What to work on:
Could you give the data below again exactly, apart from the pictures?

= = = = =

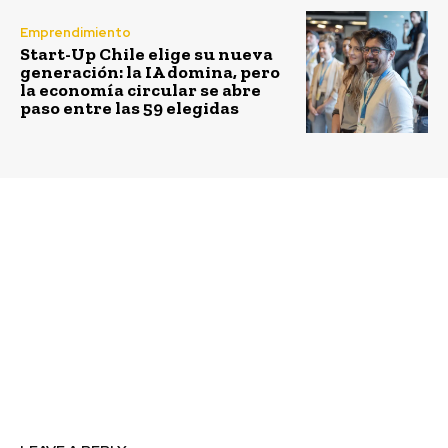
Emprendimiento
Start-Up Chile elige su nueva
generación: la IA domina, pero
la economía circular se abre
paso entre las 59 elegidas
Previous article
Next article
“Para generar impacto
Comienza votación
real en la comunidad es
online para encontrar
clave medir y evaluar”,
un nuevo héroe para
Mahia Saracostti –
Chile
Desarrollo Inclusivo en
División de
Cooperación Público
Privada del Ministerio
de Desarrollo Social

= = = = =

Worked solution:
Emprendimiento
Start-Up Chile elige su nueva
generación: la IA domina, pero
la economía circular se abre
paso entre las 59 elegidas
Previous article
Next article
“Para generar impacto
Comienza votación
real en la comunidad es
online para encontrar
clave medir y evaluar”,
un nuevo héroe para
Mahia Saracostti –
Chile
Desarrollo Inclusivo en
División de
Cooperación Público
Privada del Ministerio
de Desarrollo Social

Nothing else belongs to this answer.